Software-Based Replication for Fault Tolerance

  • Authors:
  • Rachid Guerraoui;André Schiper

  • Affiliations:
  • -;-

  • Venue:
  • Computer
  • Year:
  • 1997

Quantified Score

Hi-index 4.10

Visualization

Abstract

Developers of early distributed systems took a simplistic approach to providing fault tolerance: They just used another copy of the same hardware as a backup. Later, others developed replication software to work on off-the-shelf hardware. Since neither of these methods is especially economical, a logical course is to take it one step further and eliminate the extra hardware altogether.
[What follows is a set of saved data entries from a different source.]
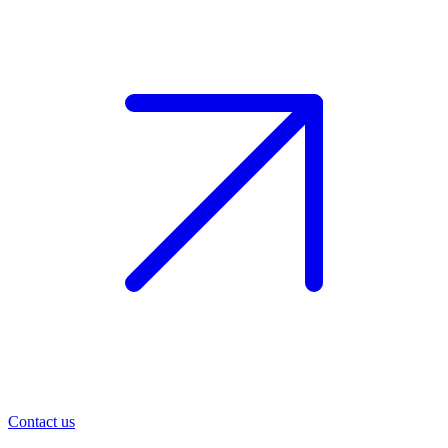
Contact us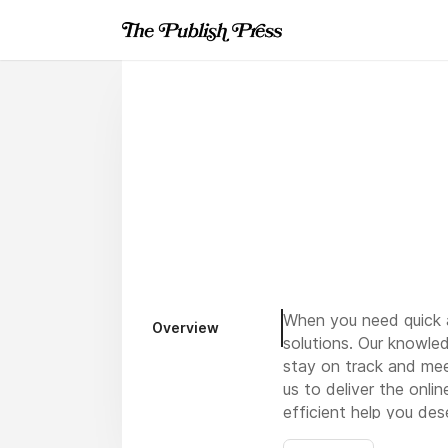
When you need quick a
Overview
solutions. Our knowle
stay on track and mee
us to deliver the onli
efficient help you de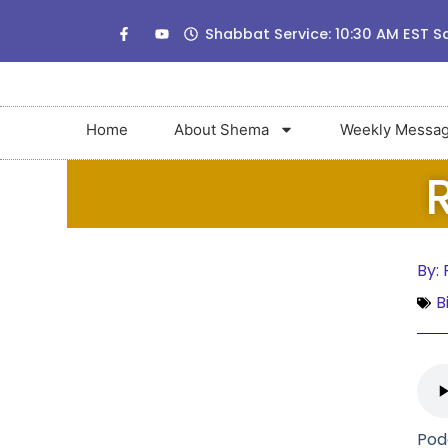
Shabbat Service: 10:30 AM EST S
Home
About Shema
Weekly Messa
By:
R
B
Pod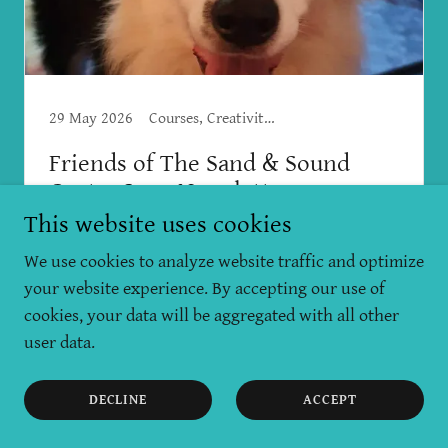
29 May 2026
Courses, Creativity, Mental Health, Workshops
Friends of The Sand & Sound
Centre June Newsletter
This website uses cookies
May has been a rich and complicated month,
We use cookies to analyze website traffic and optimize
with many ups and downs. We lost our
your website experience. By accepting our use of
precious Mishka, the most loving and soulful
cookies, your data will be aggregated with all other
dog - who was obsessed with balls, sticks and
user data.
water, enjoyed sounds of the gongs, and loved
his...
DECLINE
ACCEPT
Continue Reading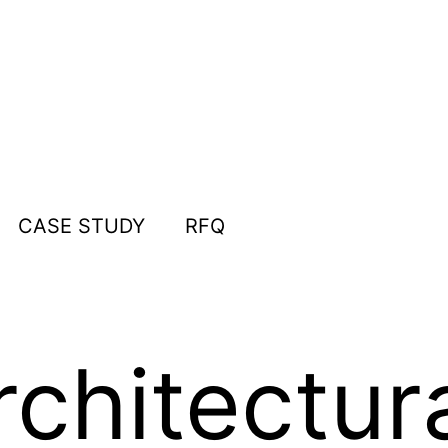
CASE STUDY
RFQ
rchitectur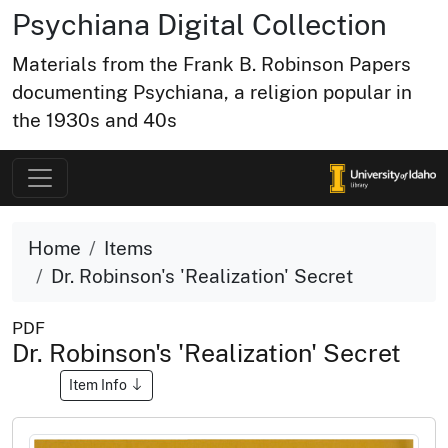
Psychiana Digital Collection
Materials from the Frank B. Robinson Papers
documenting Psychiana, a religion popular in
the 1930s and 40s
Home
Items
Dr. Robinson's 'Realization' Secret
PDF
Dr. Robinson's 'Realization' Secret
Item Info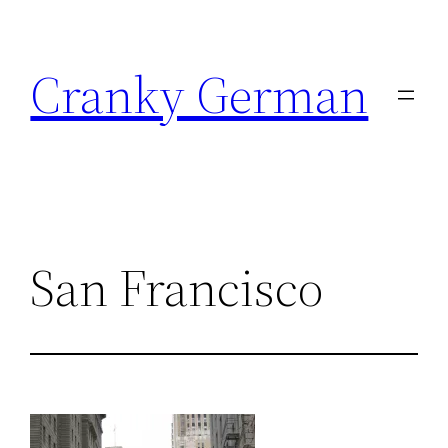
Skip
to
Cranky German
content
San Francisco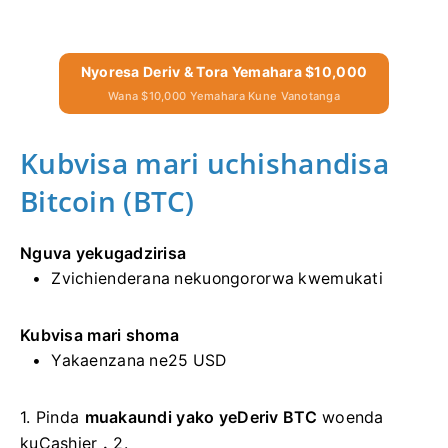
Nyoresa Deriv & Tora Yemahara $10,000
Wana $10,000 Yemahara Kune Vanotanga
Kubvisa mari uchishandisa
Bitcoin (BTC)
Nguva yekugadzirisa
Zvichienderana nekuongororwa kwemukati
Kubvisa mari shoma
Yakaenzana ne25 USD
1.
Pinda
muakaundi yako yeDeriv BTC
woenda
kuCashier
.
2.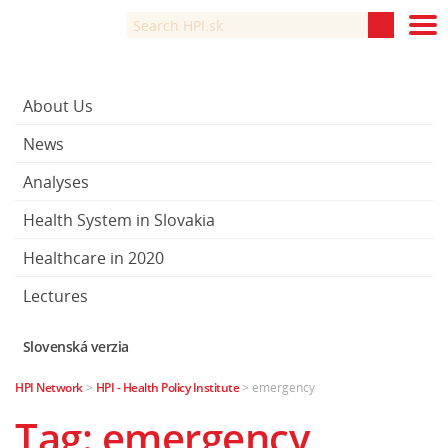
About Us
News
Analyses
Health System in Slovakia
Healthcare in 2020
Lectures
Slovenská verzia
HPI Network
>
HPI - Health Policy Institute
>
emergency
Tag: emergency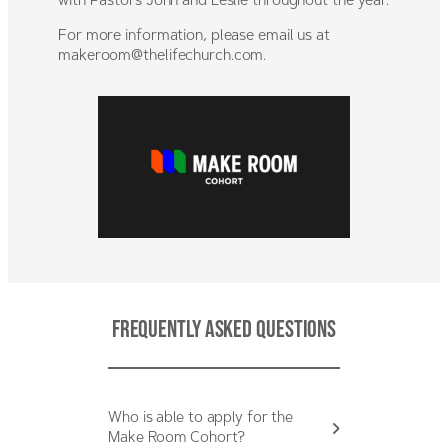
with Pastors John and Leslie throughout the year.
For more information, please email us at
makeroom@thelifechurch.com
.
Frequently Asked Questions
Who is able to apply for the
Make Room Cohort?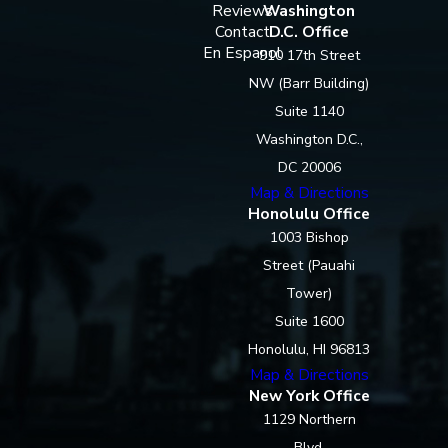
Reviews
Washington
Contact
D.C. Office
En Espanol
910 17th Street
NW (Barr Building)
Suite 1140
Washington D.C.,
DC 20006
Map & Directions
Honolulu Office
1003 Bishop
Street (Pauahi
Tower)
Suite 1600
Honolulu, HI 96813
Map & Directions
New York Office
1129 Northern
Blvd.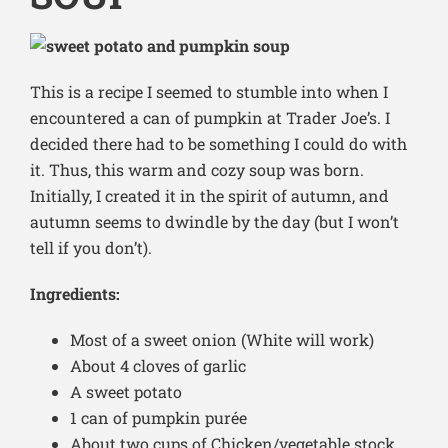
This is a recipe I seemed to stumble into when I
encountered a can of pumpkin at Trader Joe’s. I
decided there had to be something I could do with
it. Thus, this warm and cozy soup was born.
Initially, I created it in the spirit of autumn, and
autumn seems to dwindle by the day (but I won’t
tell if you don’t).
Ingredients:
Most of a sweet onion (White will work)
About 4 cloves of garlic
A sweet potato
1 can of pumpkin purée
About two cups of Chicken/vegetable stock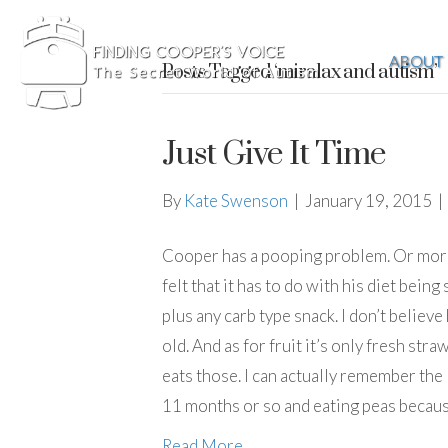
ABOUT
Posts Tagged ‘miralax and autism’
Just Give It Time
By
Kate Swenson
|
January 19, 2015
|
Cooper has a pooping problem. Or more 
felt that it has to do with his diet bein
plus any carb type snack. I don’t believ
old. And as for fruit it’s only fresh stra
eats those. I can actually remember the
11 months or so and eating peas becau
Read More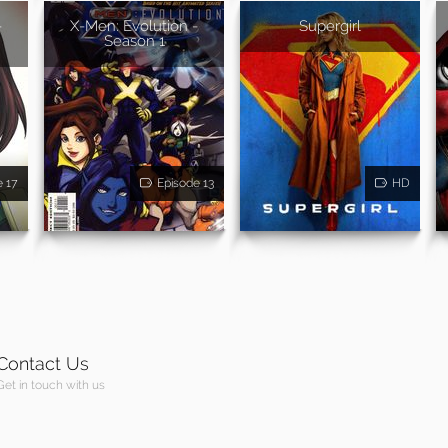
-
X-Men: Evolution -
Supergirl
Season 1
e 17
Episode 13
HD
Contact Us
Get in touch with us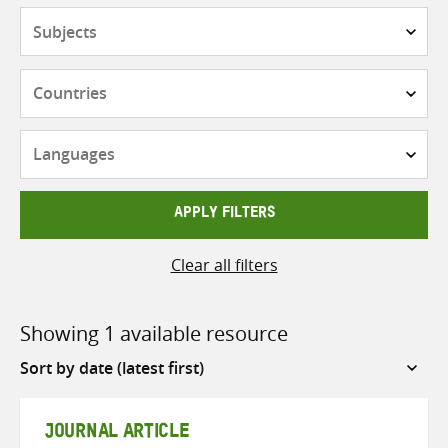
Subjects
Countries
Languages
APPLY FILTERS
Clear all filters
Showing 1 available resource
Sort
by
JOURNAL ARTICLE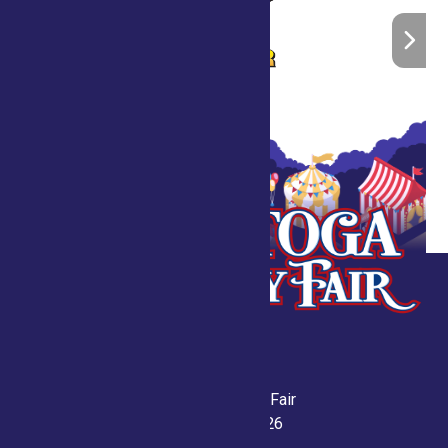
Saratoga County Fair
July 21-26, 2026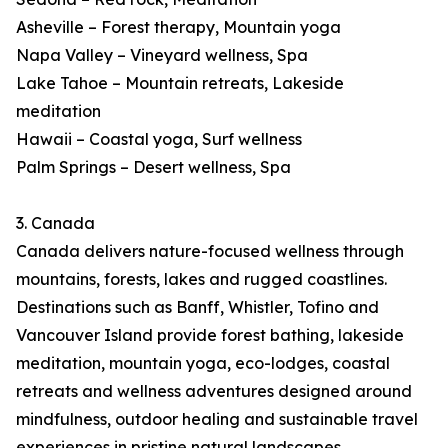
Asheville – Forest therapy, Mountain yoga
Napa Valley – Vineyard wellness, Spa
Lake Tahoe – Mountain retreats, Lakeside
meditation
Hawaii – Coastal yoga, Surf wellness
Palm Springs – Desert wellness, Spa
3. Canada
Canada delivers nature-focused wellness through
mountains, forests, lakes and rugged coastlines.
Destinations such as Banff, Whistler, Tofino and
Vancouver Island provide forest bathing, lakeside
meditation, mountain yoga, eco-lodges, coastal
retreats and wellness adventures designed around
mindfulness, outdoor healing and sustainable travel
experiences in pristine natural landscapes.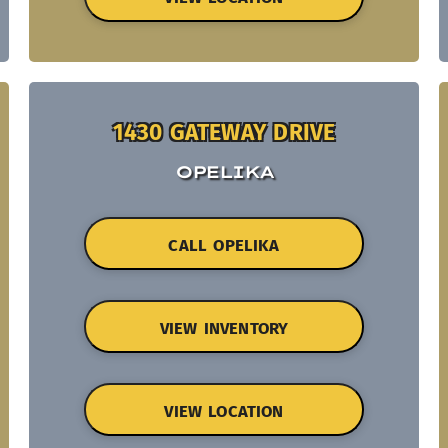
1430 GATEWAY DRIVE
OPELIKA
CALL OPELIKA
VIEW INVENTORY
VIEW LOCATION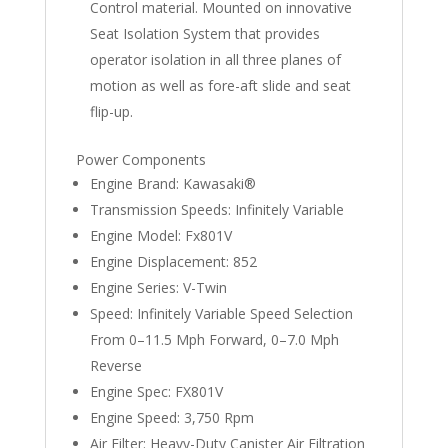
Control material. Mounted on innovative
Seat Isolation System that provides
operator isolation in all three planes of
motion as well as fore-aft slide and seat
flip-up.
Power Components
Engine Brand: Kawasaki®
Transmission Speeds: Infinitely Variable
Engine Model: Fx801V
Engine Displacement: 852
Engine Series: V-Twin
Speed: Infinitely Variable Speed Selection
From 0–11.5 Mph Forward, 0–7.0 Mph
Reverse
Engine Spec: FX801V
Engine Speed: 3,750 Rpm
Air Filter: Heavy-Duty Canister Air Filtration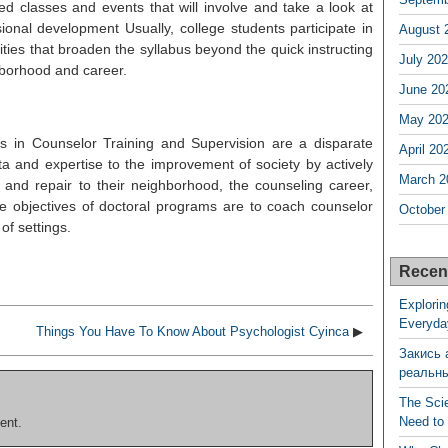
ed classes and events that will involve and take a look at
ional development Usually, college students participate in
August 
ities that broaden the syllabus beyond the quick instructing
July 20
hborhood and career.
June 20
May 20
s in Counselor Training and Supervision are a disparate
April 20
ta and expertise to the improvement of society by actively
March 2
p and repair to their neighborhood, the counseling career,
 objectives of doctoral programs are to coach counselor
October
of settings.
Recen
Explorin
Everyda
Things You Have To Know About Psychologist Cyinca
▶
Закись 
реальн
The Sci
Need to
ent.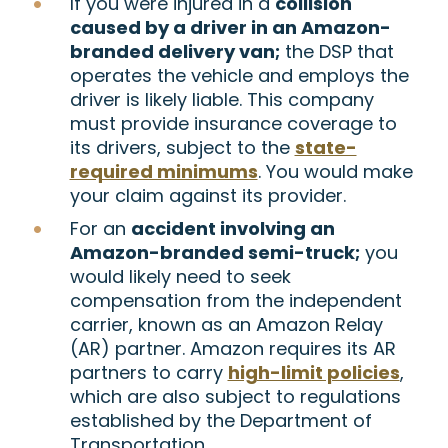
If you were injured in a
collision
caused by a driver in an Amazon-
branded delivery van;
the DSP that
operates the vehicle and employs the
driver is likely liable. This company
must provide insurance coverage to
its drivers, subject to the
state-
required minimums
. You would make
your claim against its provider.
For an
accident involving an
Amazon-branded semi-truck;
you
would likely need to seek
compensation from the independent
carrier, known as an Amazon Relay
(AR) partner. Amazon requires its AR
partners to carry
high-limit policies
,
which are also subject to regulations
established by the Department of
Transportation.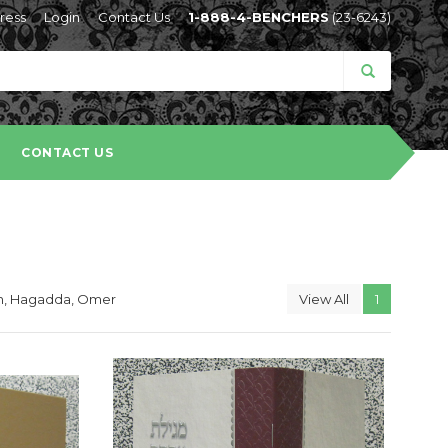
ress
Login
Contact Us
1-888-4-BENCHERS
(23-6243)
CONTACT US
lah, Hagadda, Omer
View All
1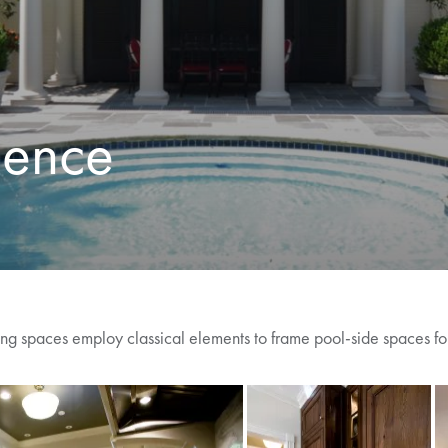
dence
ning spaces employ classical elements to frame pool-side spaces for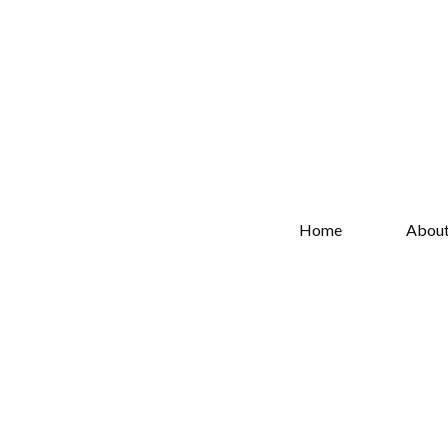
Home
Abou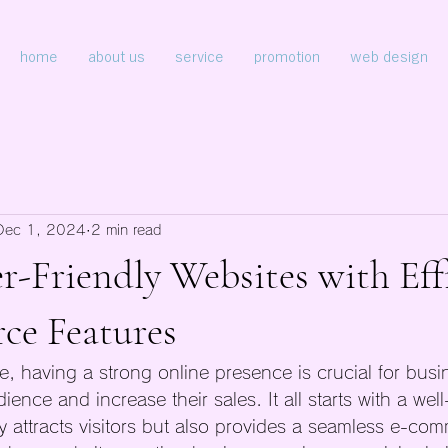
home
about us
service
promotion
web design
Dec 1, 2024
2 min read
r-Friendly Websites with Eff
e Features
ge, having a strong online presence is crucial for bus
ience and increase their sales. It all starts with a wel
ly attracts visitors but also provides a seamless e-co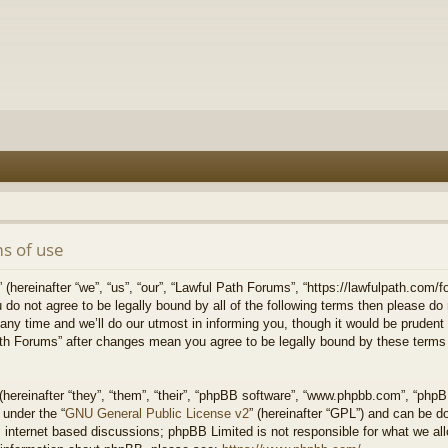
s of use
hereinafter “we”, “us”, “our”, “Lawful Path Forums”, “https://lawfulpath.com/fo
u do not agree to be legally bound by all of the following terms then please d
 time and we’ll do our utmost in informing you, though it would be prudent to
th Forums” after changes mean you agree to be legally bound by these terms
ereinafter “they”, “them”, “their”, “phpBB software”, “www.phpbb.com”, “php
 under the “
GNU General Public License v2
” (hereinafter “GPL”) and can be 
 internet based discussions; phpBB Limited is not responsible for what we all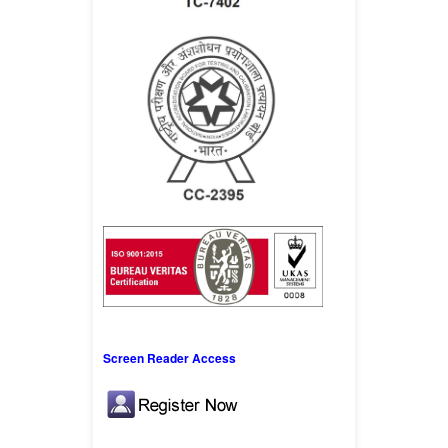
Screen Reader Access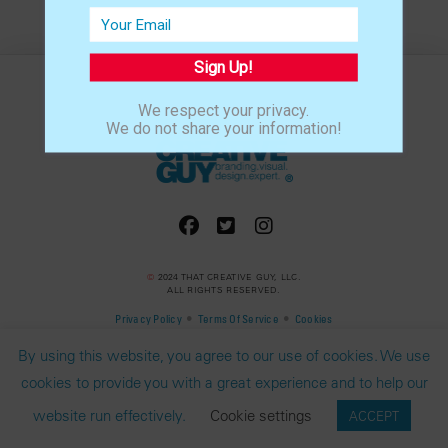
Sign Up!
We respect your privacy.
We do not share your information!
©
2024 THAT CREATIVE GUY, LLC.
ALL RIGHTS RESERVED.
•
•
Privacy Policy
Terms Of Service
Cookies
By using this website, you agree to our use of cookies. We use
cookies to provide you with a great experience and to help our
website run effectively.
Cookie settings
ACCEPT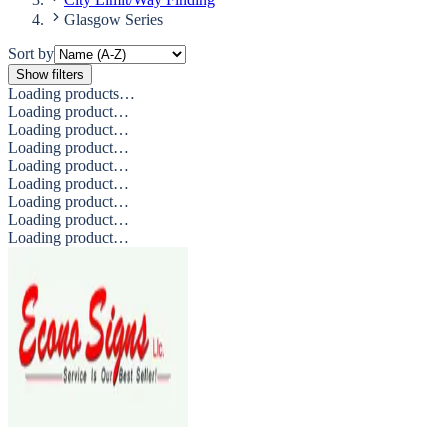
Glasgow Series
Sort by
Show filters
Loading products…
Loading product…
Loading product…
Loading product…
Loading product…
Loading product…
Loading product…
Loading product…
Loading product…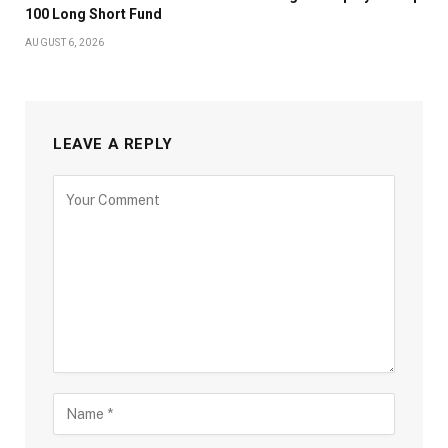
100 Long Short Fund
AUGUST 6, 2026
LEAVE A REPLY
Fully software-based replication relies on sophisticated techniques to keep track of server communications and ensure the consistency of information across several server replicas. How do you know that each server shares the same view of the data or program semantics? What happens if a server replica crashes? How do you make sure that a system processes invocations in the correct order? These are all problems that a replication technique has to handle. The authors describe two fundamental techniques, primary-backup and active replication, and illustrate how they handle these problems. At this point, both have advantages and disadvantages that depend on the application. The authors also propose that group communication provides a sufficient framework for implementing software-based replication. The concept of static and dynamic groups proves useful in thinking about how to implement replication techniques. Replication techniques can also use total-order and view-synchronous multicast primitives from group communication.